**Required action**
In the records below, find the line that contains "لاستیک مینی لودر ایرانی" and the line that contains "green grocer modulare lego 10185", then retype exactly those two lines and every line between them.

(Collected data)
○ ○ ○ ○ ○

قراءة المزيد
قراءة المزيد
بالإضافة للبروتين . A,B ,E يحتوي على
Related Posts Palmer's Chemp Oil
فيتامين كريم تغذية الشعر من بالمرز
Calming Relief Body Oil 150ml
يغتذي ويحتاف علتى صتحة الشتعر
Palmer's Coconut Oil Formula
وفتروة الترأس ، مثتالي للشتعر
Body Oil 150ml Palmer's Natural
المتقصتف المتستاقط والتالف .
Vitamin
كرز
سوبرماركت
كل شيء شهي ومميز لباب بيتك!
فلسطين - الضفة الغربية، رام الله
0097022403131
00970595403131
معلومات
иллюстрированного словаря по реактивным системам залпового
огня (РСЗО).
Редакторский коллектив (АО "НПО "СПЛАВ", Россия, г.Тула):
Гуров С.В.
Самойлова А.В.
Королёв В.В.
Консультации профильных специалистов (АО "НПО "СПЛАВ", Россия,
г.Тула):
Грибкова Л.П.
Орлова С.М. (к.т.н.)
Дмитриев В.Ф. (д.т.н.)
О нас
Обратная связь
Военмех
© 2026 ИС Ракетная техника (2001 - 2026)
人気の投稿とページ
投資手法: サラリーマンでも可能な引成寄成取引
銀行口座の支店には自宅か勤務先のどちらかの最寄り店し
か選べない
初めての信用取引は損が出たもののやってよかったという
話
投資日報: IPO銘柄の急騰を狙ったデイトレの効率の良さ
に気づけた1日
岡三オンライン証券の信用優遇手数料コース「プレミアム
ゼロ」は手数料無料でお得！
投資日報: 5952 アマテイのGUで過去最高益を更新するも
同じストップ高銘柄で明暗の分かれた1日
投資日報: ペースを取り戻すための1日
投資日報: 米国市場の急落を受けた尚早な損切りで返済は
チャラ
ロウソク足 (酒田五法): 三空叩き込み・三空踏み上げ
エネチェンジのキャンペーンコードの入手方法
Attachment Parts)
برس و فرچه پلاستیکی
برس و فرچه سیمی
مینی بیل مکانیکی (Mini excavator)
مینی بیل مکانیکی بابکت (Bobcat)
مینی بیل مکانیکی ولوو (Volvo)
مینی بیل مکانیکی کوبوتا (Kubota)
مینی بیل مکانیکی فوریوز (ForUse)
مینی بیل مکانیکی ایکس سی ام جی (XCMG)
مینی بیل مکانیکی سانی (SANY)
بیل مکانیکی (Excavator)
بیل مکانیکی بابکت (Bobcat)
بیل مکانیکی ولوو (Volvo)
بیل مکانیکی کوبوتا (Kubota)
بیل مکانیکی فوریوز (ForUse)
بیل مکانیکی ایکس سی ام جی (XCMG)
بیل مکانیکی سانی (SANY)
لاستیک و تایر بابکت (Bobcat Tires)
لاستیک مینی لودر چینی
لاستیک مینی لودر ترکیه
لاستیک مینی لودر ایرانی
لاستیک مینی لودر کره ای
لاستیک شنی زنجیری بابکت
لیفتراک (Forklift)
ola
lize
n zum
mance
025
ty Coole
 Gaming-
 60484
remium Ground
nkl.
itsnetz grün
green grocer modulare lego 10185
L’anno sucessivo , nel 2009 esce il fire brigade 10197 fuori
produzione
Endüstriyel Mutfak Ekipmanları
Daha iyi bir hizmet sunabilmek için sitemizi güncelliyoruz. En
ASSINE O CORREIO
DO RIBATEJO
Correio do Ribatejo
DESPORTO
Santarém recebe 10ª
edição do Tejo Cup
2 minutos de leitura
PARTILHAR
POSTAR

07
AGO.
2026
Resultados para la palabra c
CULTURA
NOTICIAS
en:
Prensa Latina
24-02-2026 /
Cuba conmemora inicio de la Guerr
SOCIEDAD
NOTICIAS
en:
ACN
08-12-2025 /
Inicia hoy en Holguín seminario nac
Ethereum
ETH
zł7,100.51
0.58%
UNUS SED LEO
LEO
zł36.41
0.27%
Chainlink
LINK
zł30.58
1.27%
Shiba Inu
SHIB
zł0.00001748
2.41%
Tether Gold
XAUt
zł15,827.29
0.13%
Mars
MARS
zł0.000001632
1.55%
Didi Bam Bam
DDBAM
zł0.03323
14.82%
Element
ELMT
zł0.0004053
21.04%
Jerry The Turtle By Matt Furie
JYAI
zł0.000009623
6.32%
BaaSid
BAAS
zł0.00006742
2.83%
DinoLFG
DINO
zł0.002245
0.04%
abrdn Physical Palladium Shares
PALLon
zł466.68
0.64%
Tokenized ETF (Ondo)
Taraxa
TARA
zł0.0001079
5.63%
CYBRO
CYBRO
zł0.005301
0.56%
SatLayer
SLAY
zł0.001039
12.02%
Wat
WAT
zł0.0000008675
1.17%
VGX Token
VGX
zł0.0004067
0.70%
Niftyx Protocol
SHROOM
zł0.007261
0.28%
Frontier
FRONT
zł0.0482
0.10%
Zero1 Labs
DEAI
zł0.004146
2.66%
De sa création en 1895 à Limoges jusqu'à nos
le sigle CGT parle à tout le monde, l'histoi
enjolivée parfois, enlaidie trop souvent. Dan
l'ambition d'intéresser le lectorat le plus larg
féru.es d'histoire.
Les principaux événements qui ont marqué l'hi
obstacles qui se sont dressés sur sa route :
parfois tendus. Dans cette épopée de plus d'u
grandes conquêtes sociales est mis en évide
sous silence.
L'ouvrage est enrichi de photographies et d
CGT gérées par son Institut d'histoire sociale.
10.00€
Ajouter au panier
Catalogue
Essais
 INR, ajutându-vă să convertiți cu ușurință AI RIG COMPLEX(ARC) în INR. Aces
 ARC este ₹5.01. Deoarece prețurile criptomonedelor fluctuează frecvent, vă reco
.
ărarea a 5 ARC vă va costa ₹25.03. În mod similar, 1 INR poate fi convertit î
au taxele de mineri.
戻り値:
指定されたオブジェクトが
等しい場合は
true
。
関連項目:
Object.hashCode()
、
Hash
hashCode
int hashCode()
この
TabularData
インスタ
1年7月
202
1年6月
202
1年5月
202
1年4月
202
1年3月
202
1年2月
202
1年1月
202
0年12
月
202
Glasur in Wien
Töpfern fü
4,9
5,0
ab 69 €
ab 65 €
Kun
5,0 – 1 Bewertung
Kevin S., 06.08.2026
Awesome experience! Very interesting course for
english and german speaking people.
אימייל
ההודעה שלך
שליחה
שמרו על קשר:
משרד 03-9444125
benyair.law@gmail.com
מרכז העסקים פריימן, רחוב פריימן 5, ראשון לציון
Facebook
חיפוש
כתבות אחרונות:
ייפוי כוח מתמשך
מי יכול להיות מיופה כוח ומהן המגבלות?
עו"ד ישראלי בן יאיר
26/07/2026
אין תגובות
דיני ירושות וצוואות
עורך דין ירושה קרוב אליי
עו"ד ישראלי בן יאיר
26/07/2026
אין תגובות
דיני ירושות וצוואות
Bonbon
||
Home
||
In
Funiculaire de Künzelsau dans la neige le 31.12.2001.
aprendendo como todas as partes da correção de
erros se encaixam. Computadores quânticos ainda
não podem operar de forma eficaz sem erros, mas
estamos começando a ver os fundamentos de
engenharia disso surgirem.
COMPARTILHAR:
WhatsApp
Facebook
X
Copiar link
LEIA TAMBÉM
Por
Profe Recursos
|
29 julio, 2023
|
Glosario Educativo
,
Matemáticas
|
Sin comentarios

○ ○ ○ ○ ○

**Result**
لاستیک مینی لودر ایرانی
لاستیک مینی لودر کره ای
لاستیک شنی زنجیری بابکت
لیفتراک (Forklift)
ola
lize
n zum
mance
025
ty Coole
 Gaming-
 60484
remium Ground
nkl.
itsnetz grün
green grocer modulare lego 10185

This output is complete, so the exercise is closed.